Digger Hohlman sat in the rear corner of a Dunkin Donuts, head bent low, earphones screwed in, his Styrofoam cup of coffee nearly forgotten as he watched the screen. He was entranced.

Mother Night’s face had suddenly filled his laptop screen. It was like magic. One minute he was watching “Awakening,” a video from the deathcore band Molotov Solution, and then she was there. It made Digger’s hands clench into fists and he could hear his heartbeat pounding in his ears.

After all these months, after encoded e-mails, after packages left for him in coin lockers, after the slow and insanely careful process to bring him into the Family, now here was Mother Night. On his laptop. Speaking to him.

On some level he knew that this was a general message going out to the whole world, something she said would kick open the doors and light the fires. However, Digger also knew that it was a clarion call to the many members of the Family.

Like him.

Born in the dust and promised so much more. Mother Night had told him that she would set a beacon ablaze in his skin. For Digger, who had never shone for a single moment in his life, he would shine because of the grace of Mother Night.

He bent closer to the laptop, so close his breath steamed on the screen, and he turned the volume all the way up so that her murmured words shouted in his ears.

“Okay, monkeys,” began Mother Night, “pay attention, ’cause there are three things you need to know and Mother Night is here to tell you.”

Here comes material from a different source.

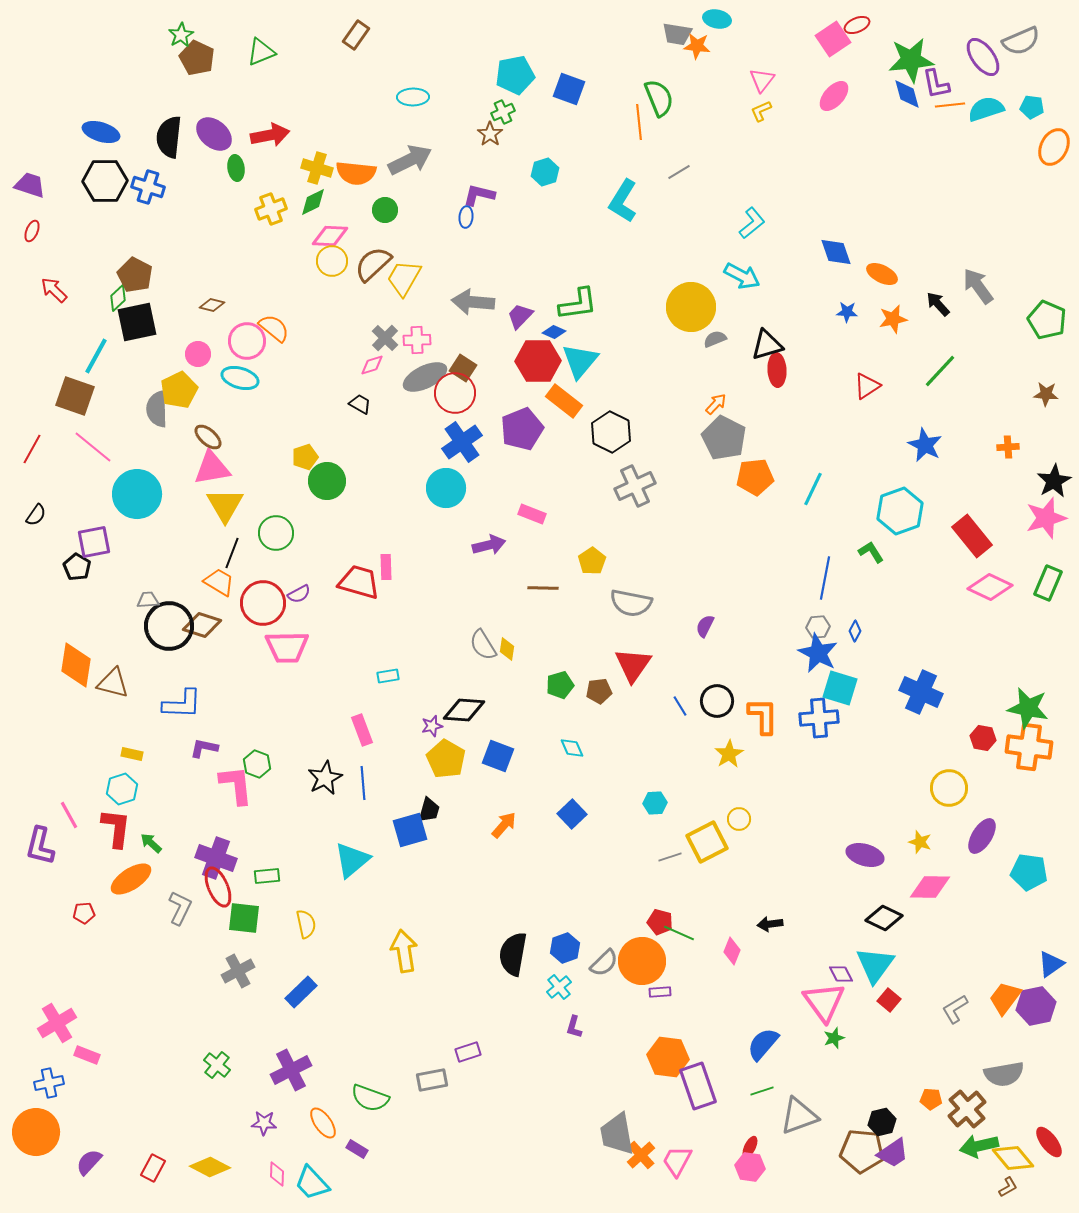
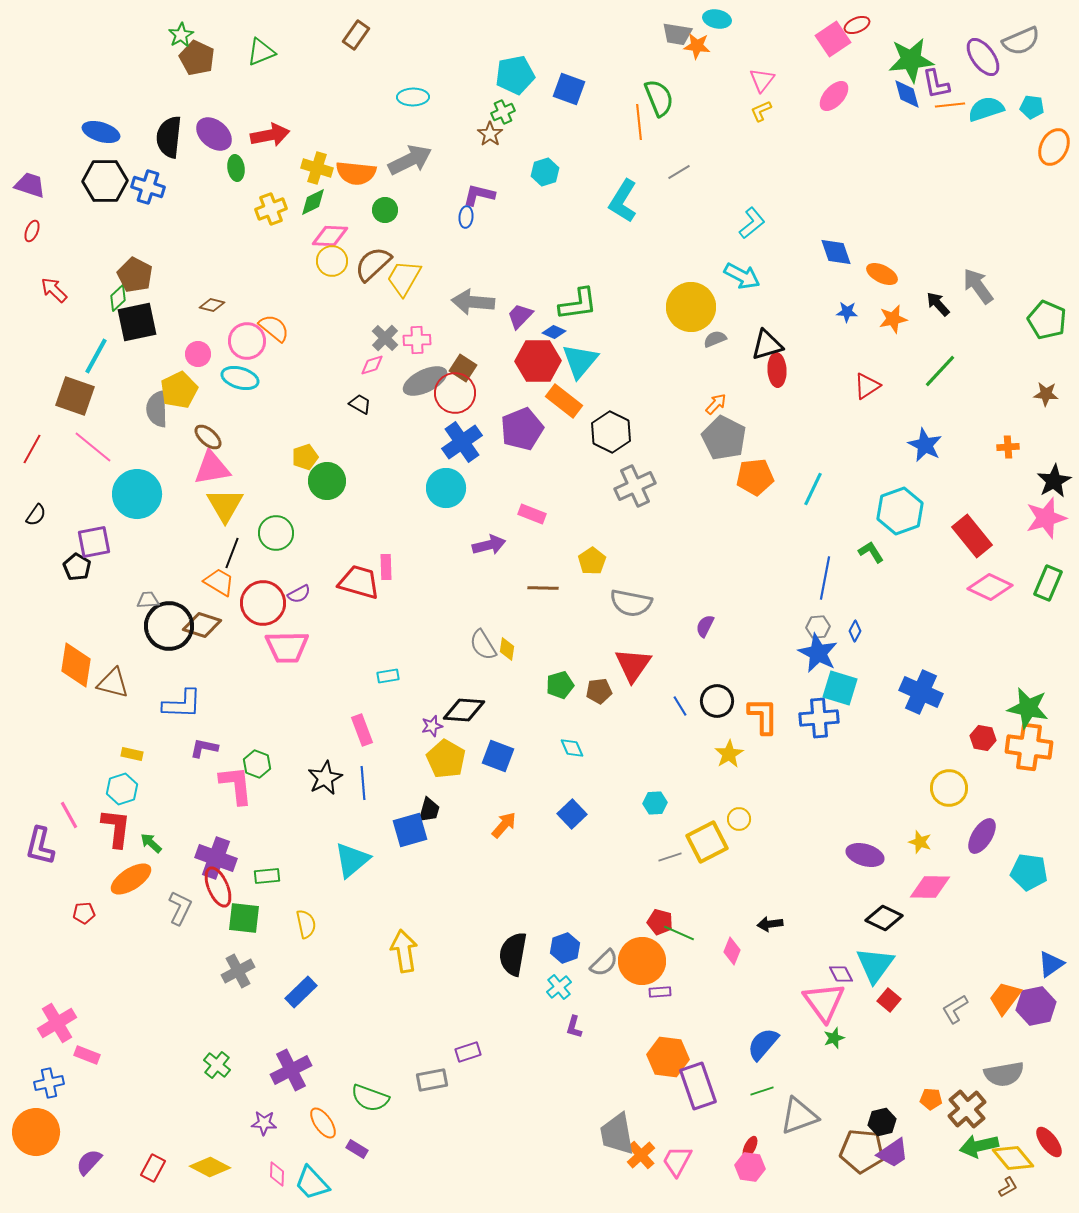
gray ellipse at (425, 377): moved 4 px down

Digger smiled. A rare thing for him. As he listened he thought about the things he had in his backpack. The chemicals. The detonators. The blades.

All the time she spoke, he mouthed the sacred words.

Burn to shine.

Burn to shine.

Pasco, Washington

Julia Smith and her girlfriend, Rage, sat huddled together in a booth at Jerry’s Java on North Twentieth Street. They were sharing an omelet with extra onions and peppers. They were dropping down, mile by mile, from their first pipe of the day.